French oil company Total has become the latest foreign firm to cut back in the Norwegian sector of the North Sea. Norway’s state-controlled oil company Statoil is taking over Total’s ownership stakes in the troubled Martin Linge project and the Garantiana oil discovery.
“We have concluded that we can handle the risks that lie in the cost estimates we now have,” Arne Sigve Nylund, Statoil’s head of operations in Norway, told newspaper Dagens Næringsliv (DN) after Total’s sale of 51 percent of the licenses for Martin Linge and 40 percent of the license for Garantiana was announced on Monday. Statoil already owns 19 percent of Martin Linge and is paying USD 1.45 billion for both licenses.
DN called Martin Linge a “nightmare project” because of fatal accidents, delays and cost overruns.

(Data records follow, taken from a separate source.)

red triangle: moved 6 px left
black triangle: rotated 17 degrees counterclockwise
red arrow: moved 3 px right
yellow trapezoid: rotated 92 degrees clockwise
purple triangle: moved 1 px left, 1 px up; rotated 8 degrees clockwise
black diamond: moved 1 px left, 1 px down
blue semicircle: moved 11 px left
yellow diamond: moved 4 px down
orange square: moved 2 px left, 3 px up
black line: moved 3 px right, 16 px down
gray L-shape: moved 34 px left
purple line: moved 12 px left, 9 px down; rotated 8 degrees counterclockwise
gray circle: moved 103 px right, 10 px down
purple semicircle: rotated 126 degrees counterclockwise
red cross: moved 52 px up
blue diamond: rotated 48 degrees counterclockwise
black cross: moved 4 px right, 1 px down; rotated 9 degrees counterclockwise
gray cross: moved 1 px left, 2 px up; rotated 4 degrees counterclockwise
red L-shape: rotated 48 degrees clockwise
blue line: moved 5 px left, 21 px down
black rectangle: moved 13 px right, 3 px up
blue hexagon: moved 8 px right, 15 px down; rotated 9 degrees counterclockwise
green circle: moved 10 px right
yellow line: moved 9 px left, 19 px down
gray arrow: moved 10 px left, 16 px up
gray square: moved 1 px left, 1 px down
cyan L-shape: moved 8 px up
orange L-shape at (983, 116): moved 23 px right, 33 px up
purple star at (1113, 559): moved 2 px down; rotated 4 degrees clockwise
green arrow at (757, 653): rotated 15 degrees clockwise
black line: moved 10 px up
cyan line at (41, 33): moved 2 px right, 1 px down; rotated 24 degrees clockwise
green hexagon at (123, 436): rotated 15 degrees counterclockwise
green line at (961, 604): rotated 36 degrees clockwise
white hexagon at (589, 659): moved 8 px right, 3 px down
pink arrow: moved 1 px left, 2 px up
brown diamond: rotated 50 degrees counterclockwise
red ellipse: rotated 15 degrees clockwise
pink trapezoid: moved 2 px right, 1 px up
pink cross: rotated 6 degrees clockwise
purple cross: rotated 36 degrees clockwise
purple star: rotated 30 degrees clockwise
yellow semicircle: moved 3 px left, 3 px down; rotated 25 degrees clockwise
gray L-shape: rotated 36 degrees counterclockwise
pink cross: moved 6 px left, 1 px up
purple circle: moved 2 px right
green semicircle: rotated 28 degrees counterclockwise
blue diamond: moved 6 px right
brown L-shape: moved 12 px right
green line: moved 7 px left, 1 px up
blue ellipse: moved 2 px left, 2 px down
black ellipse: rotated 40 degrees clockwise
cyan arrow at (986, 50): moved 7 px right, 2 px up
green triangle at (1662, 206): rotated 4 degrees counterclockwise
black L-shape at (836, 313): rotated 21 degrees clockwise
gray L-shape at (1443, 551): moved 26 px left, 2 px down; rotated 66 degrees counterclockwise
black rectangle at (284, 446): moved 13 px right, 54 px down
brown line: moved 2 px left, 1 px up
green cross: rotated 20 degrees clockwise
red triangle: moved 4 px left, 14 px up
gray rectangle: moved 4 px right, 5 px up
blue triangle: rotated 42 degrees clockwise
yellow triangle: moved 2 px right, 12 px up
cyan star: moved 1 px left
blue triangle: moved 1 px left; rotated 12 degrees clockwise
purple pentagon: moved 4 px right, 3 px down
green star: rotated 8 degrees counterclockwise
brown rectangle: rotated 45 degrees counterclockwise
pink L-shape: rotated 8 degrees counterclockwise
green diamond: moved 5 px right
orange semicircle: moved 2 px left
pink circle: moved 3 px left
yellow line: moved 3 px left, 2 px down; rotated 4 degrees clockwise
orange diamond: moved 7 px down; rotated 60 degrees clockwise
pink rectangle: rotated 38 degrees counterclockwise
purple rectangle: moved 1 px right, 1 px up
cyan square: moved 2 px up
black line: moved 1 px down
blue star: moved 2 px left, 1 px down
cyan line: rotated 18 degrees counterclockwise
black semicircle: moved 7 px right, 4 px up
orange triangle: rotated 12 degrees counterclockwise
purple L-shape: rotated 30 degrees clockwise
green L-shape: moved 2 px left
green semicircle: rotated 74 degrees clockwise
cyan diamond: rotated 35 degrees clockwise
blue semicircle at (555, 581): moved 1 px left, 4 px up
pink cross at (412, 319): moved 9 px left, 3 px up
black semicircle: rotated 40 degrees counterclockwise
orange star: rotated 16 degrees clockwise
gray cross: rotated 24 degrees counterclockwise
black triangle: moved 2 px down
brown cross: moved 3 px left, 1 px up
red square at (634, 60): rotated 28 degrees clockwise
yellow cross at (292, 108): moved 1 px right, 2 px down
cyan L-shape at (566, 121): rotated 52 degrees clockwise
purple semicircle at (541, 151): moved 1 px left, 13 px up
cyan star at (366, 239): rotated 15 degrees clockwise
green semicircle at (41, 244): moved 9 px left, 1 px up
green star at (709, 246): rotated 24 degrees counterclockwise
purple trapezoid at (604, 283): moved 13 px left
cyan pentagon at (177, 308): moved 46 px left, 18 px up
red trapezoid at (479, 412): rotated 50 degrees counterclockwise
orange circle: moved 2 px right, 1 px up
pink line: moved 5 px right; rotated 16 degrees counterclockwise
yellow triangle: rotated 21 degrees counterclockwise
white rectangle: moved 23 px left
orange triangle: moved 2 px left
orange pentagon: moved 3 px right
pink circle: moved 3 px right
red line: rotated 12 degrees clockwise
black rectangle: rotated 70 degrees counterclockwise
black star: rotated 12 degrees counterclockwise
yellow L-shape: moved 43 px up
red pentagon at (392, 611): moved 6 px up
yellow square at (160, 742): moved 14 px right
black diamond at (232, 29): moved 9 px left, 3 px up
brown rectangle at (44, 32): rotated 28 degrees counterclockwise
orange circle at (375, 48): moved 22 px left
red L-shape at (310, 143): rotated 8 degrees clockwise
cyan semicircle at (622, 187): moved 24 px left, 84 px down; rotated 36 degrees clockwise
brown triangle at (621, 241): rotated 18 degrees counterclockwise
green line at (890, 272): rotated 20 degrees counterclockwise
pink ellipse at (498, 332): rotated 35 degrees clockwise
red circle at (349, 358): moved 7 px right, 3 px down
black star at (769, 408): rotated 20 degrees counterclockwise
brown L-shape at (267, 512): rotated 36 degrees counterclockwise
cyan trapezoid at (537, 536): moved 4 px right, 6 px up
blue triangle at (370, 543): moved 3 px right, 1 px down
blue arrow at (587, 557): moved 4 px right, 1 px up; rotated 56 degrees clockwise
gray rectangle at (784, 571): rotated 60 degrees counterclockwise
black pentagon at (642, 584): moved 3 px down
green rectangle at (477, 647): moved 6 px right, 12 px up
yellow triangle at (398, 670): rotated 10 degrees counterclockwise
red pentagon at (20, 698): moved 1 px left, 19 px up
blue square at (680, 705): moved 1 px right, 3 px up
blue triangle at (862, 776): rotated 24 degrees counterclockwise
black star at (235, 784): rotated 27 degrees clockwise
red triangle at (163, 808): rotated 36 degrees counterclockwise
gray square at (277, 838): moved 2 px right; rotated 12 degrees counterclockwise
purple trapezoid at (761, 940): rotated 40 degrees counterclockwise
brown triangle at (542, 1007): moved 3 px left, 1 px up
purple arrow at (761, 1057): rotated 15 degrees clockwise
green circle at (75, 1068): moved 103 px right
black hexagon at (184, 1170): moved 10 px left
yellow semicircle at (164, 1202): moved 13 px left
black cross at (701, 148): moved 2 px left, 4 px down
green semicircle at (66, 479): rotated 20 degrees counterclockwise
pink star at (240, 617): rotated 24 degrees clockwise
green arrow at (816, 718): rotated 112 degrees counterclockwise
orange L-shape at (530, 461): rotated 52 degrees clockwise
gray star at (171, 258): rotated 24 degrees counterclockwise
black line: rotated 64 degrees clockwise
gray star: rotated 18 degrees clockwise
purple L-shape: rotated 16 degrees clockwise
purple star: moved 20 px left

Total had estimated it would start up during the first half of 2019. Nylund wouldn’t comment on plans for the field until its purchase of Total’s stake is complete. Statoil also intends to take over as operator. The field is expected to yield 300 million barrels of oil, while Garantiana can yield up to 70 million barrels.
Martin Linge and Garantiana have been Total’s most important projects on the Norwegian Continental Shelf. It will now continue as a partner in fields without operating responsibility.